Intanto vola a Washington per la Nato, poi in Cina, ricca agenda di impegni internazionali. Troverà un Macron “vincente”. Von der Leyen porge la mano

Claudia Fusanidi Claudia Fusani   
Giorgia Meloni, Matteo Salvini (Shutterstock)
Giorgia Meloni, Matteo Salvini (Shutterstock)

Ha preso l’aereo ed è arrivata a Washington, in anticipo di qualche ora rispetto al vertice Nato per i 75 anni dell’alleanza. Sempre meglio che restare a palazzo Chigi a farsi venire il sangue amaro a vedere i video di Salvini con cui via social annuncia la “nascita dei Patrioti,  il nuovo gruppo politico di estrema destra a Bruxelles che fa campagna acquisti anche in casa sua, cioè di Giorgia Meloni, cioè tra i  Conservatori. Oppure a  sentire Tajani che attacca Salvini e il suo estremismo di “opportunità” che nessuno, anche dentro la Lega, riconosce ma soprattutto non c’entra nulla con la cifra moderata e centrista di Forza Italia. Litigano tutti, dentro la maggioranza. La vittoria dei Labour nel Regno Unito e del cartello elettorale che  fa capo alla sinistra in Francia ha fatto saltare i nervi nella maggioranza di Giorgia Meloni.

La tattica del silenzio

Che non parla, non commenta, s’è messa l’elmetto - cosa che le piace molto fare - e così si presenta oggi a Washington dove troverà un Macron pimpante - e magari lei lo avrebbe preferito piegato e sconfitto - un certo Keir Starmer al posto del caro amico Richi (Sunak) e Ursula von der Leyen che le dirà una volta per tutte: “Cara Giorgia, come vedi non hai vinto e non dai tu le carte. Quindi ti suggerisco di votare per me il 18 quando l’Europarlamento dovrà dire sì o no al bis di von der Leyen alla guida della Commissione europea”. Perchè visto che sono crollati miseramente i progetti originali, ovvero decidere il destino dell’Unione, al premier Meloni conviene fare due conti in fretta, allearsi con la vecchia amica Ursula e portare a casa tutto quello che è possibile e meglio per il Paese. A cominciare da un commissario che abbia a cuore la nostra economia, il nostro debito e aiuti il ministro Giorgetti a scrivere la legge di bilancio.  L’alternativa è voltarsi a destra, sentire il richiamo delle foresta, andare tutti insieme nel gruppo dei Patrioti per l’Europa dove abita l’estremismo di destra più becero e pericoloso come ha già fatto il suo amico Abascal (Vox) e fare opposizione. Ma allora, probabilmente, cadrebbe il governo in Italia. Perchè, come la tieni Forza Italia “il partito centrista e moderato”, in una maggioranza la cui premier, Meloni, si allea con i nazisti del Fpo  e con i post Vichy di Marine Le Pen?

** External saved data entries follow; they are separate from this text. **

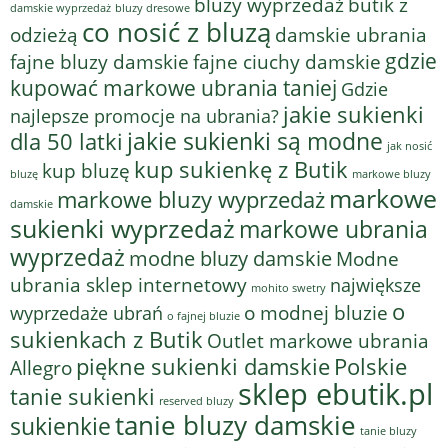
bluzy wyprzedaż
butik z
bluzy dresowe
damskie wyprzedaż
co nosić z bluzą
odzieżą
damskie ubrania
gdzie
fajne bluzy damskie
fajne ciuchy damskie
kupować markowe ubrania taniej
Gdzie
jakie sukienki
najlepsze promocje na ubrania?
jakie sukienki są modne
dla 50 latki
jak nosić
kup sukienkę z Butik
kup bluzę
bluzę
markowe bluzy
markowe
markowe bluzy wyprzedaż
damskie
sukienki wyprzedaż
markowe ubrania
wyprzedaż
modne bluzy damskie
Modne
ubrania sklep internetowy
największe
mohito swetry
o
o modnej bluzie
wyprzedaże ubrań
o fajnej bluzie
sukienkach z Butik
Outlet markowe ubrania
piękne sukienki damskie
Polskie
Allegro
sklep ebutik.pl
tanie sukienki
reserved bluzy
tanie bluzy damskie
sukienkie
tanie bluzy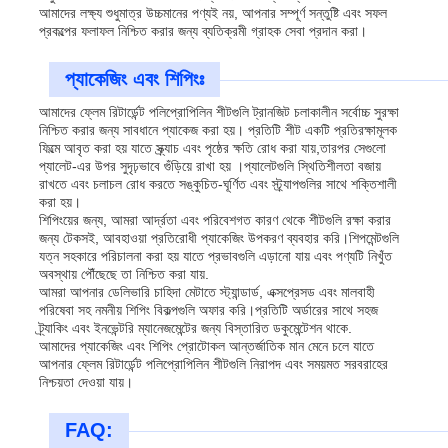
আমাদের লক্ষ্য শুধুমাত্র উচ্চমানের পণ্যই নয়, আপনার সম্পূর্ণ সন্তুষ্টি এবং সফল
প্রকল্পের ফলাফল নিশ্চিত করার জন্য ব্যতিক্রমী গ্রাহক সেবা প্রদান করা।
প্যাকেজিং এবং শিপিংঃ
আমাদের ফ্লেম রিটার্ডেন্ট পলিপ্রোপিলিন শীটগুলি ট্রানজিট চলাকালীন সর্বোচ্চ সুরক্ষা
নিশ্চিত করার জন্য সাবধানে প্যাকেজ করা হয়। প্রতিটি শীট একটি প্রতিরক্ষামূলক
ফিল্মে আবৃত করা হয় যাতে স্ক্র্যাচ এবং পৃষ্ঠের ক্ষতি রোধ করা যায়,তারপর সেগুলো
প্যালেট-এর উপর সুদৃঢ়ভাবে গুঁড়িয়ে রাখা হয় ।প্যালেটগুলি স্থিতিশীলতা বজায়
রাখতে এবং চলাচল রোধ করতে সঙ্কুচিত-ঘূর্ণিত এবং স্ট্র্যাপগুলির সাথে শক্তিশালী
করা হয়।
শিপিংয়ের জন্য, আমরা আর্দ্রতা এবং পরিবেশগত কারণ থেকে শীটগুলি রক্ষা করার
জন্য টেকসই, আবহাওয়া প্রতিরোধী প্যাকেজিং উপকরণ ব্যবহার করি।শিপমেন্টগুলি
যত্ন সহকারে পরিচালনা করা হয় যাতে প্রভাবগুলি এড়ানো যায় এবং পণ্যটি নিখুঁত
অবস্থায় পৌঁছেছে তা নিশ্চিত করা যায়.
আমরা আপনার ডেলিভারি চাহিদা মেটাতে স্ট্যান্ডার্ড, এক্সপ্রেসড এবং মালবাহী
পরিষেবা সহ নমনীয় শিপিং বিকল্পগুলি অফার করি।প্রতিটি অর্ডারের সাথে সহজ
ট্র্যাকিং এবং ইনভেন্টরি ম্যানেজমেন্টের জন্য বিস্তারিত ডকুমেন্টেশন থাকে.
আমাদের প্যাকেজিং এবং শিপিং প্রোটোকল আন্তর্জাতিক মান মেনে চলে যাতে
আপনার ফ্লেম রিটার্ডেন্ট পলিপ্রোপিলিন শীটগুলি নিরাপদ এবং সময়মত সরবরাহের
নিশ্চয়তা দেওয়া যায়।
FAQ:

Ecco cosa rimane del quadro politico italiano dopo un mese di appuntamenti elettorali in buona parte inattesi visto Regno Unito e Francia sono stati chiamati al voto prima del previsto.        

La variante francese

Conviene andare con ordine. Anche perchè tutto si tiene in questa primavera-estate elettorale. Cominciamo dalla Francia. La destra francese è stata sconfitta. Il problema è che ha vinto il diavolo che ha combinato i numeri in modo tale per cui nessuno ha veramente la maggioranza e ciascuno dovrà provare a dialogare con qualcun altro. Sarebbe il bello della politica ma dopo un mese di attacchi, affondi, ultimatum ed esecuzioni verbali, risulta molto difficile trovare una soluzione.  Per il presidente Macron non sarà nè facile nè veloce.

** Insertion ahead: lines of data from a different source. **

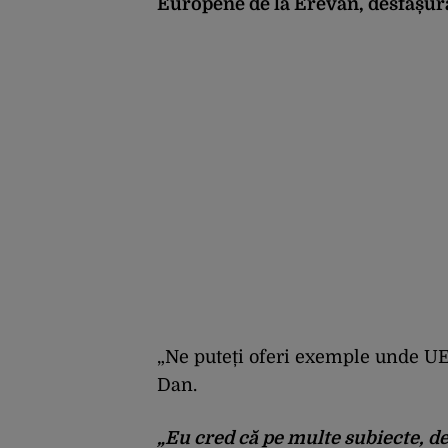
Europene de la Erevan, desfășura
„Ne puteți oferi exemple unde UE 
Dan.
„Eu cred că pe multe subiecte, d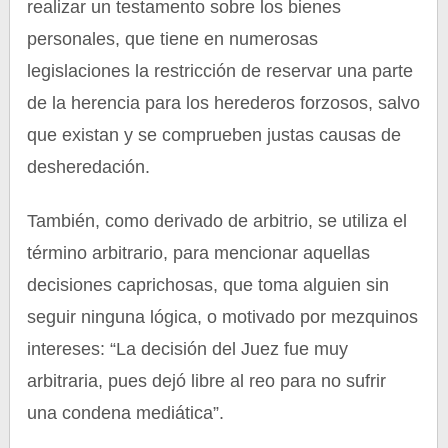
realizar un testamento sobre los bienes
personales, que tiene en numerosas
legislaciones la restricción de reservar una parte
de la herencia para los herederos forzosos, salvo
que existan y se comprueben justas causas de
desheredación.
También, como derivado de arbitrio, se utiliza el
término arbitrario, para mencionar aquellas
decisiones caprichosas, que toma alguien sin
seguir ninguna lógica, o motivado por mezquinos
intereses: “La decisión del Juez fue muy
arbitraria, pues dejó libre al reo para no sufrir
una condena mediática”.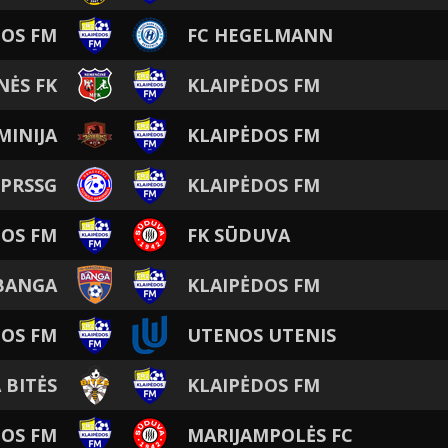
DOS FM
FC HEGELMANN
ĖS FK
KLAIPĖDOS FM
MINIJA
KLAIPĖDOS FM
-PRSSG
KLAIPĖDOS FM
DOS FM
FK SŪDUVA
BANGA
KLAIPĖDOS FM
DOS FM
UTENOS UTENIS
 BITĖS
KLAIPĖDOS FM
DOS FM
MARIJAMPOLĖS FC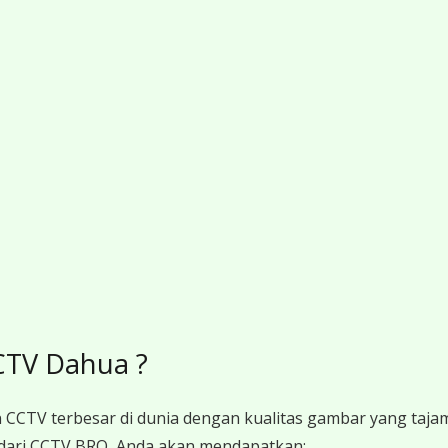
CTV Dahua ?
 CCTV terbesar di dunia dengan kualitas gambar yang tajam,
dari CCTV BRO, Anda akan mendapatkan:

Un puzzle difficile da comporre

E’ necessario fissare alcuni numeri. Per avere la maggioranza all’Assemblea nazionale servono 289 voti (l’aula conta 577 seggi). Il Nuovo fronte popolare, il cartello politico messo insieme dalla sinistra, ha ottenuto 182 seggi, i centristi di Ensemble, il “partito” di Macron è arrivato a 168 con una rimonta incredibile dopo un primo turno in cui è stato subito chiaro che il partito del Presidente avrebbe perso la maggioranza (cosa che ha creato non poche tensioni anche tra i fedelissimi di Macron).  Il Rassemblement national, con l’aggiunta dei Repubblicani di Ciotti è arrivato a 143. Nessuno delle tre grandi alleanze ha la maggioranza. Che quindi va trovata in base ai programmi o almeno ad alcuni passaggi importanti come la politica estera e legge di bilancio. Ora non c’è dubbio che ci sia molto poco in comune tra le politiche dei centristi e quelle, giusto per fare un nome, di Melenchon, leader di La France Insoumise, l’estrema sinistra francese. Molti francesi sono incompatibili tanto con Le Pen che con Melenchon. Il quale, però, a livello di NFP ha avuto la maggioranza degli eletti (74) a cui si aggiungono tre dissidenti. I socialisti di Glucksmann avranno 59 deputati, gli ecologisti 28 e il partito comunista 9. Quei 74 seggi hanno fatto dire a Melenchon già ieri mattina all’alba che “Macron dovrà conferire a me l’incarico per fare il governo”.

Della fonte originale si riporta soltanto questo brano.